第39章 ホテルの鬼
杏寿郎はそれをすぐに止めようとしたが、皆の視線が集まり 更に桜が妖艶とも言える様な余裕のある笑みを浮かべていた為 思わず目を見張った。
そして踏み止まって冷静になると桜の意思を汲んで桜に注意を割きつつも怪しい気配を探った。
(うーーーん…出てきたものの……何の曲がいいかな………。とにかく触ってないと……、)

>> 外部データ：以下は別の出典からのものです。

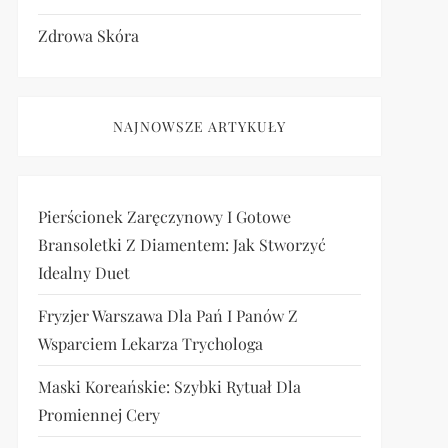
Zdrowa Skóra
NAJNOWSZE ARTYKUŁY
Pierścionek Zaręczynowy I Gotowe
Bransoletki Z Diamentem: Jak Stworzyć
Idealny Duet
Fryzjer Warszawa Dla Pań I Panów Z
Wsparciem Lekarza Trychologa
Maski Koreańskie: Szybki Rytuał Dla
Promiennej Cery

桜は迷いながら場を繋ぐように鍵盤を右手だけで適当な旋律を弾きながら左から右へ上っていき、上り終わると次は両手で交互に弾きながら左へ下がっていった。
(…なにか……そうだ、杏寿郎さん……………、)
ふと浮かんだ婚約者と曲の題名に桜は目を細めて微笑みながら低い単音をポーンと弾く。
その笑みに男性客が頬を染めた。
杏寿郎の前ではすぐに赤くなる桜は小さい頃からの積み重ねと部活で鍛えられた為、ステージには慣れていた。
そしてそれは曲によってはリラックス出来る程である。
(リストの…愛の夢、第三番。この題名も "約束" にしよう……。)
桜はそう思うと愛おしい人を想いながら弾き始めた。